1. The authors claim that the proposed sensor is ultra-sensitive. However, there is no comparison between the performance of the proposed sensor and its counterparts. I recommend the authors compare the proposed structure with the state of the art (please see below).
· Cetin, A. E. et al. Plasmonic nanohole arrays on a robust hybrid substrate for highly sensitive label-free biosensing. ACS Photon. 8, 1167–1174 (2015).
· Sreekanth, K. V. et al. Extreme sensitivity biosensing platform based on hyperbolic metamaterials. Nat. Mater. 15, 621–627 (2016).
2. The whole design procedure of the structure sounds a bit ambiguous, for instance, how the structure is designed and how the thicknesses and sizes are chosen are not discussed, and the manuscript offers no justification for choosing these geometrical parameters.
I recommend the authors comment on how the thickness of the SiO2 is defined in the current structure.
3. Are there any limitations to increasing the thickness of SiO2? For example, do you think increasing SiO2 thickness will saturate?
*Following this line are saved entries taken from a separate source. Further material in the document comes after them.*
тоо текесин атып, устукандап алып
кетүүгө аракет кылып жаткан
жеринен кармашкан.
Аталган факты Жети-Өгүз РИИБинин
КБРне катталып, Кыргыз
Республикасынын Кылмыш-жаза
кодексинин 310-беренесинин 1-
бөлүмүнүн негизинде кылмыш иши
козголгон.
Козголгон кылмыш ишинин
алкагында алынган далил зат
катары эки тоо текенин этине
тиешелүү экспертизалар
To achieve reasonable results, what is the minimum thickness one can choose? How varying the thickness of the Cr layer affects the performance of the proposed sensor? (Variations in thickness of the Cr layer clearly affect the near-field and also the FWHM of the reflection spectra. Since the proposed sensor is based on SPP, it should be sensitive to changes in the near-field and evanescent tails of the SPPs).
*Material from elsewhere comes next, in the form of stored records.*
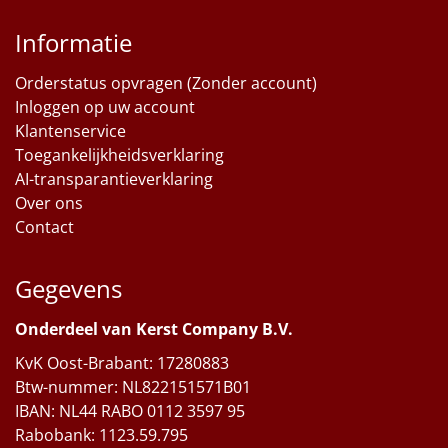
Informatie
Orderstatus opvragen (Zonder account)
Inloggen op uw account
Klantenservice
Toegankelijkheidsverklaring
AI-transparantieverklaring
Over ons
Contact
Gegevens
Onderdeel van Kerst Company B.V.
KvK Oost-Brabant: 17280883
Btw-nummer: NL822151571B01
IBAN: NL44 RABO 0112 3597 95
Rabobank: 1123.59.795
4. The thickness of Cr/Au/Cr is different in both structures. I understand this can be a fabrication imperfection, but the authors must address it. Comparing the simulation results for the tSiO2=147.5nm and using the Cr/Au/Cr thickness for the second structure (and vice versa) might build a stronger case for avoiding the fabrication imperfection.
Recommendation to the authors
1. Without comparing the paper to the state of the art, the proposed title should be changed
2. I recommend the authors add a concept schematic in Fig. 1 with the incident beam, its propagation direction, and polarization.
3. In Fig. 3 and Fig. 4, I recommend the authors use different colors for each angle and add a legend.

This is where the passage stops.